A later session at the SCCDA conference covered repurposing structures, and Aiken has several such developments in the works, like the Aiken Mall and old Aiken County Hospital. Aiken Assistant City Manager Kim Abney discussed the financial details of the Department of Public Safety project, noting that the city changed its procurement ordinance to allow for things like a design-build contract. The contracted developer, she said, brought a plan to City Council showing a building plan and its price.

To help finance the project, the city created a nonprofit, the Aiken Public Facilities Corporation, made up of members including the mayor, local residents, attorneys and former developers, among others.
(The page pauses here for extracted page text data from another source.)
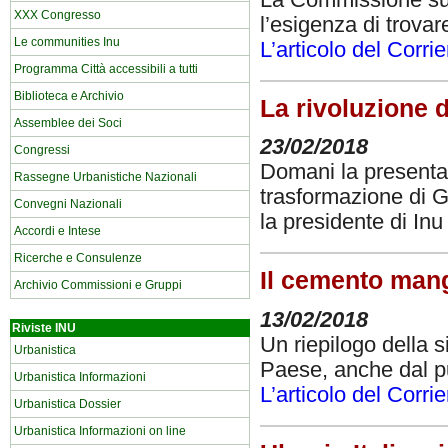
XXX Congresso
l’esigenza di trovar
Le communities Inu
L’articolo del Corri
Programma Città accessibili a tutti
Biblioteca e Archivio
La rivoluzione 
Assemblee dei Soci
23/02/2018
Congressi
Domani la presentaz
Rassegne Urbanistiche Nazionali
trasformazione di 
Convegni Nazionali
la presidente di Inu
Accordi e Intese
Ricerche e Consulenze
Il cemento mangi
Archivio Commissioni e Gruppi
13/02/2018
Riviste INU
Un riepilogo della s
Urbanistica
Paese, anche dal pu
Urbanistica Informazioni
L’articolo del Corri
Urbanistica Dossier
Urbanistica Informazioni on line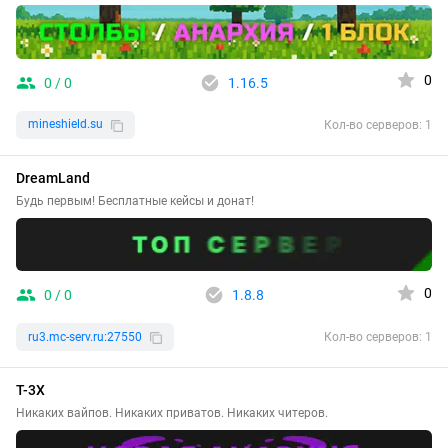
0
0 / 0
1.16.5
mineshield.su
Кол-во серверов: 1
DreamLand
Будь первым! Бесплатные кейсы и донат!
0
0 / 0
1.8.8
ru3.mc-serv.ru:27550
Кол-во серверов: 1
T-3X
Никаких вайпов. Никаких приватов. Никаких читеров.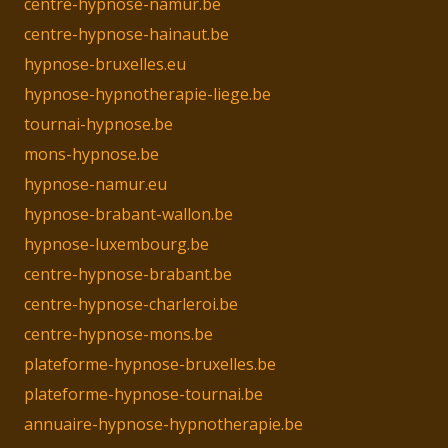
centre-hypnose-namur.be
centre-hypnose-hainaut.be
hypnose-bruxelles.eu
hypnose-hypnotherapie-liege.be
tournai-hypnose.be
mons-hypnose.be
hypnose-namur.eu
hypnose-brabant-wallon.be
hypnose-luxembourg.be
centre-hypnose-brabant.be
centre-hypnose-charleroi.be
centre-hypnose-mons.be
plateforme-hypnose-bruxelles.be
plateforme-hypnose-tournai.be
annuaire-hypnose-hypnotherapie.be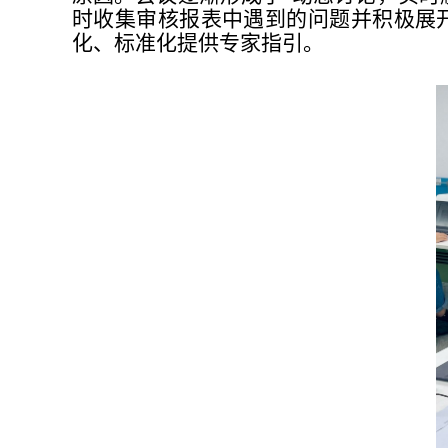
时收集审核报表中遇到的问题并积极展
化、标准化提供专家指引。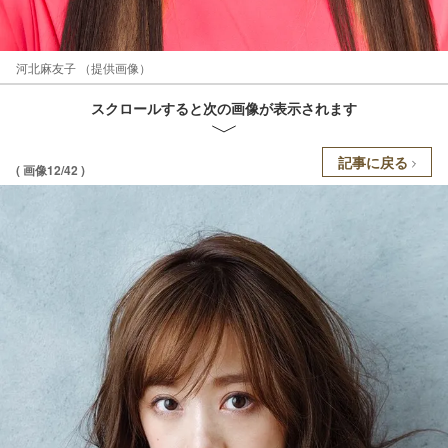
河北麻友子 （提供画像）
スクロールすると次の画像が表示されます
記事に戻る
( 画像12/42 )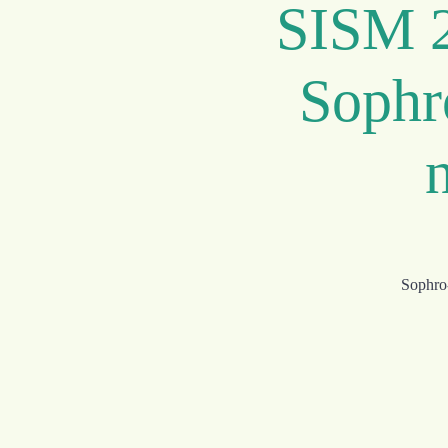
SISM 2
Sophr
Sophro-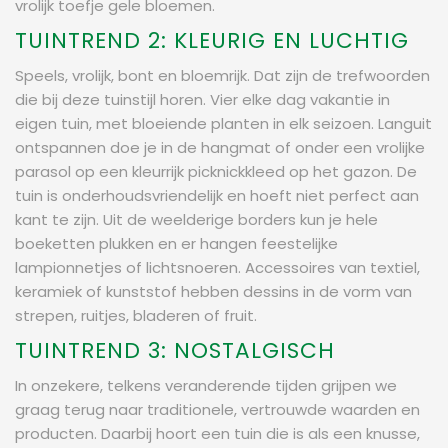
vrolijk toefje gele bloemen.
TUINTREND 2: KLEURIG EN LUCHTIG
Speels, vrolijk, bont en bloemrijk. Dat zijn de trefwoorden
die bij deze tuinstijl horen. Vier elke dag vakantie in
eigen tuin, met bloeiende planten in elk seizoen. Languit
ontspannen doe je in de hangmat of onder een vrolijke
parasol op een kleurrijk picknickkleed op het gazon. De
tuin is onderhoudsvriendelijk en hoeft niet perfect aan
kant te zijn. Uit de weelderige borders kun je hele
boeketten plukken en er hangen feestelijke
lampionnetjes of lichtsnoeren. Accessoires van textiel,
keramiek of kunststof hebben dessins in de vorm van
strepen, ruitjes, bladeren of fruit.
TUINTREND 3: NOSTALGISCH
In onzekere, telkens veranderende tijden grijpen we
graag terug naar traditionele, vertrouwde waarden en
producten. Daarbij hoort een tuin die is als een knusse,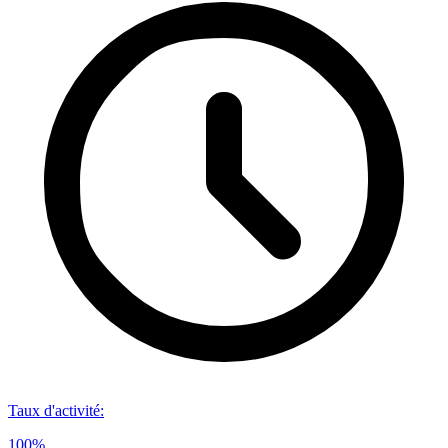
Taux d'activité
:
100%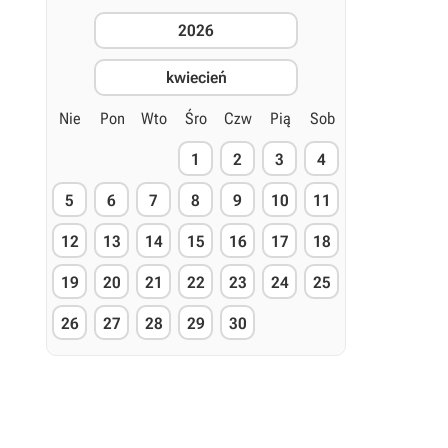
2026
kwiecień
Nie
Pon
Wto
Śro
Czw
Pią
Sob
1
2
3
4
5
6
7
8
9
10
11
12
13
14
15
16
17
18
19
20
21
22
23
24
25
26
27
28
29
30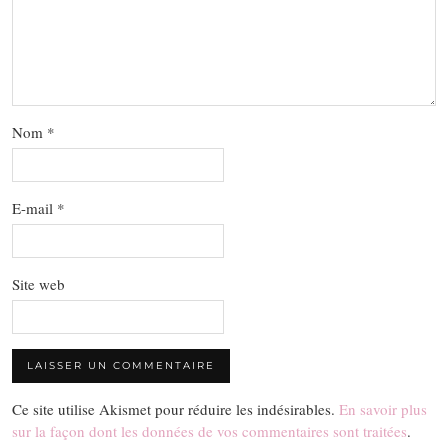
Nom
*
E-mail
*
Site web
Ce site utilise Akismet pour réduire les indésirables.
En savoir plus
sur la façon dont les données de vos commentaires sont traitées
.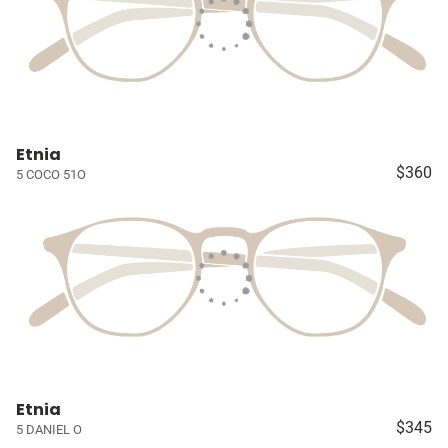
Etnia
$360
5 COCO 51O
Etnia
$345
5 DANIEL O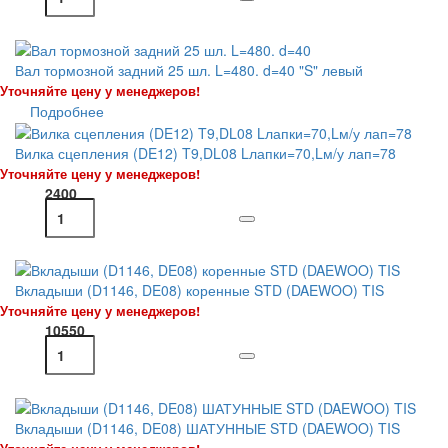
Вал тормозной задний 25 шл. L=480. d=40 "S" левый
Уточняйте цену у менеджеров!
Подробнее
Вилка сцепления (DE12) T9,DL08 Lлапки=70,Lм/у лап=78
Уточняйте цену у менеджеров!
2400
Вкладыши (D1146, DE08) коренные STD (DAEWOO) TIS
Уточняйте цену у менеджеров!
10550
Вкладыши (D1146, DE08) ШАТУННЫЕ STD (DAEWOO) TIS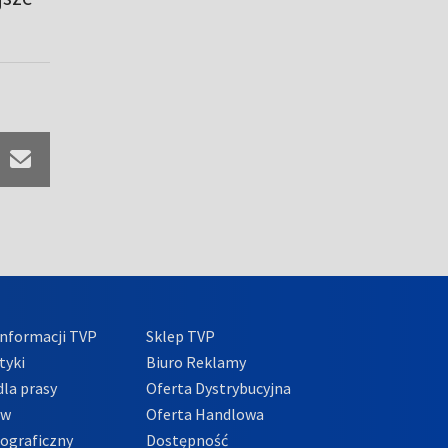
nformacji TVP
Sklep TVP
tyki
Biuro Reklamy
la prasy
Oferta Dystrybucyjna
ów
Oferta Handlowa
tograficzny
Dostępność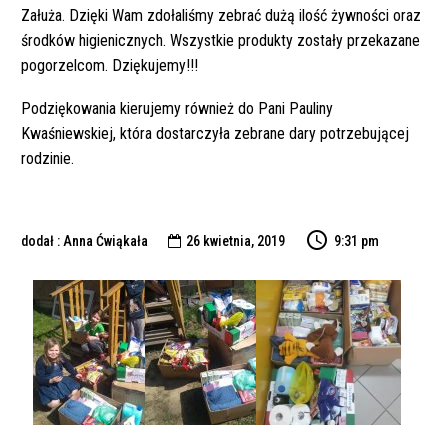
Załuża. Dzięki Wam zdołaliśmy zebrać dużą ilość żywności oraz
środków higienicznych. Wszystkie produkty zostały przekazane
pogorzelcom. Dziękujemy!!!
Podziękowania kierujemy również do Pani Pauliny
Kwaśniewskiej, która dostarczyła zebrane dary potrzebującej
rodzinie.
dodał : Anna Ćwiąkała
26 kwietnia, 2019
9:31 pm
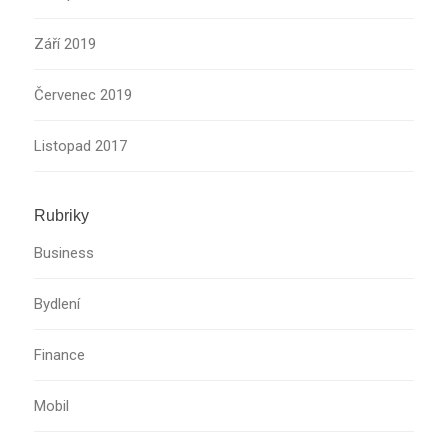
Září 2019
Červenec 2019
Listopad 2017
Rubriky
Business
Bydlení
Finance
Mobil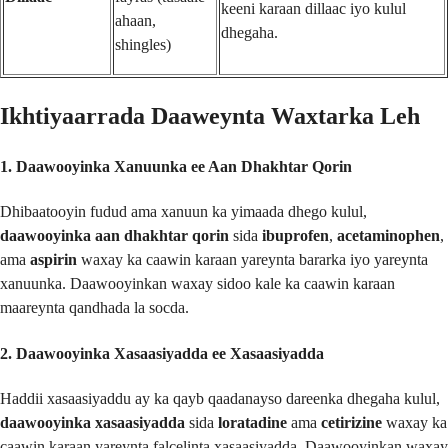
keeni karaan dillaac iyo kulul
ahaan,
dhegaha.
shingles)
Ikhtiyaarrada Daaweynta Waxtarka Leh
1. Daawooyinka Xanuunka ee Aan Dhakhtar Qorin
Dhibaatooyin fudud ama xanuun ka yimaada dhego kulul,
daawooyinka aan dhakhtar qorin
sida
ibuprofen
,
acetaminophen
,
ama
aspirin
waxay ka caawin karaan yareynta bararka iyo yareynta
xanuunka. Daawooyinkan waxay sidoo kale ka caawin karaan
maareynta qandhada la socda.
2. Daawooyinka Xasaasiyadda ee Xasaasiyadda
Haddii xasaasiyaddu ay ka qayb qaadanayso dareenka dhegaha kulul,
daawooyinka xasaasiyadda
sida
loratadine
ama
cetirizine
waxay ka
caawin karaan yareynta falcelinta xasaasiyadda. Daawooyinkan waxay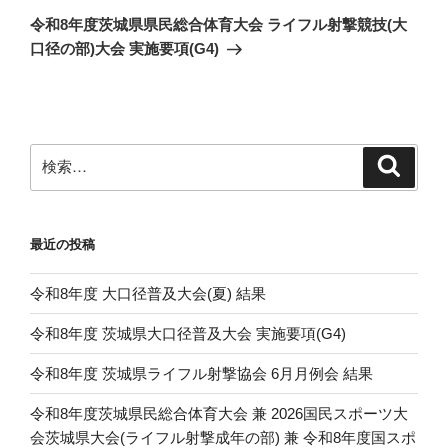
の
ー
令和8年度茨城県県民総合体育大会 ライフル射撃競技(大
投
シ
口径の部)大会 実施要項(G4)
稿
ョ
ン
検
検
索
索:
最近の投稿
令和8年度 大口径普及大会(夏) 結果
令和8年度 茨城県大口径普及大会 実施要項(G4)
令和8年度 茨城県ライフル射撃協会 6月月例会 結果
令和8年度茨城県民総合体育大会 兼 2026国民スポーツ大
会茨城県大会(ライフル射撃成年の部) 兼 令和8年度国スポ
That corporation issued installment purchase revenue bonds with low interest rates on a 20-year note.

Barranco highly recommended hiring a project manager for a build like the Aiken Department of Public Safety, and he discussed how staff was involved in the design process.

From the beginning, the department knew it did not want the project to have the appearance of a former grocery store and nothing about the finished product is visually connected to a retail purpose. Barranco noted the installation of more than 40 windows, something not typically found on any part of a grocery store other than its front facade. The planning process included a careful look at operations to see how to improve efficiency — for example, placing an area for writing police reports next to where the officers' supervisors are located.

The public safety department outgrowing its previous building was a significant reason why the project became necessary and Barranco noted that future growth figured into the plan for the new space — 30 percent of the office space was not immediately put to use.

"We were very fortunate to be able to do that and have the space to do it," he said.